Removing ongoing GPU readback recovers output timing immediately. The direct cause of the Phase 7.5 playback collapse is the per-frame GPU-to-CPU readback cost, not DeckLink frame acquisition, output frame end-access, PBO allocation, fence waiting, or CPU copy.

The internal ready queue depth still being low while DeckLink reports a healthy device buffer suggests the ready queue is acting as a short staging queue rather than the full device playout buffer.

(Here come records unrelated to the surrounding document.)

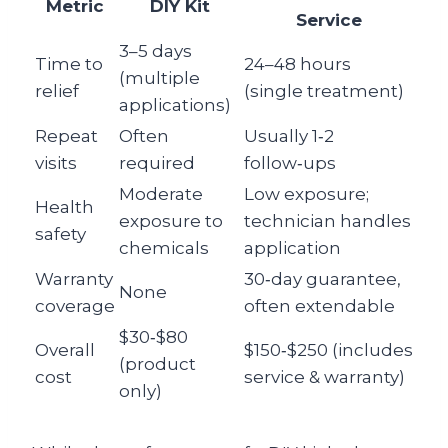
Metric
DIY Kit
Service
3–5 days
Time to
24–48 hours
(multiple
relief
(single treatment)
applications)
Repeat
Often
Usually 1‑2
visits
required
follow‑ups
Moderate
Low exposure;
Health
exposure to
technician handles
safety
chemicals
application
Warranty
30‑day guarantee,
None
coverage
often extendable
$30‑$80
Overall
$150‑$250 (includes
(product
cost
service & warranty)
only)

For the next fix, prioritize avoiding a blocking readback on every output frame instead of only increasing internal ready queue depth.

## Experiment 4: BGRA8 pack framebuffer async readback

Status: sampled

Date: 2026-05-11

Change:

- The output path now packs/blits the final output into a BGRA8-compatible framebuffer before readback.
- Async readback reads from the pack framebuffer using `GL_BGRA` / `GL_UNSIGNED_INT_8_8_8_8_REV`.
- The deeper async PBO ring remains active.

Question:

Does making the GPU output/readback format match the DeckLink BGRA8 scheduling format reduce the driver-side `glReadPixels` stall?

User-visible result:

- Long pauses appear to be gone.
- Playback still stutters, but the stutters look limited to a few frames rather than multi-second freezes.

Telemetry summary:

- Throughput recovered to roughly real time in the sampled window.
- Over 5 seconds, the app pushed and popped 305 output frames.
- `asyncQueueReadPixelsMs` dropped from the earlier 8-14 ms range to roughly 0.05-0.13 ms in the representative samples.
- `renderMs` usually sat around 2-5 ms in the sampled burst.
- Late and dropped frame counts did not increase during the 5 second delta sample.
- The ready queue still repeatedly touched 0 and accumulated underruns, which matches the remaining short stutters.

Representative samples:

| readyDepth | renderMs | smoothedRenderMs | drawMs | mapMs | copyMs | asyncQueueReadPixelsMs | queueWaitMs |
| --- | ---: | ---: | ---: | ---: | ---: | ---: | ---: |
| 0 | 4.855 | 9.494 | 0.570 | 0.234 | 0.822 | 0.128 | 0.026 |
| 0 | 1.957 | 9.041 | 0.468 | 0.139 | 0.604 | 0.048 | 0.016 |
| 0 | 3.366 | 5.879 | 0.513 | 1.166 | 0.692 | 0.129 | 0.022 |
| 0 | 5.208 | 6.492 | 2.209 | 1.358 | 0.714 | 0.090 | 0.061 |
| 0 | 2.957 | 8.852 | 0.537 | 1.041 | 0.547 | 0.087 | 0.040 |

Five-second delta:

| pushed | popped | ready underruns | zero-depth samples | late delta | dropped delta | scheduled lead |
| ---: | ---: | ---: | ---: | ---: | ---: | ---: |
| 305 | 305 | 129 | 671 | 0 | 0 | 20 |

Read:

The main readback stall appears to have been the previous format/path combination, not unavoidable BGRA8 bandwidth. The remaining problem now looks like cadence and buffering: the producer can average real-time throughput again, but the ready queue still runs empty often enough to create visible short stutters.